> WHAT YOU ARE ASKED TO DO: What you submit must be an exact copy of the listing below, with no images in it.

+++ DATASET +++

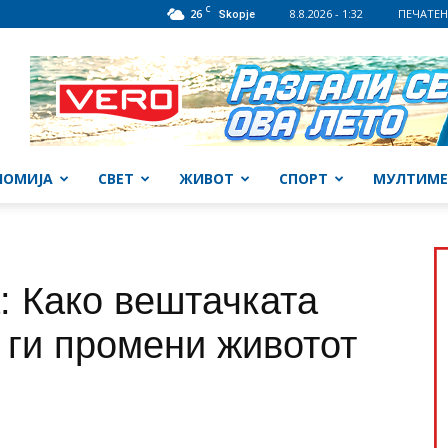
C
26
8.8.2026 - 1:32
ПЕЧАТЕН
Skopje
НОМИЈА
СВЕТ
ЖИВОТ
СПОРТ
МУЛТИМЕ
а: Како вештачката
 ги промени животот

+++

> EXERCISE RESULT:
C
26
8.8.2026 - 1:32
ПЕЧАТЕН
Skopje
НОМИЈА
СВЕТ
ЖИВОТ
СПОРТ
МУЛТИМЕ
а: Како вештачката
 ги промени животот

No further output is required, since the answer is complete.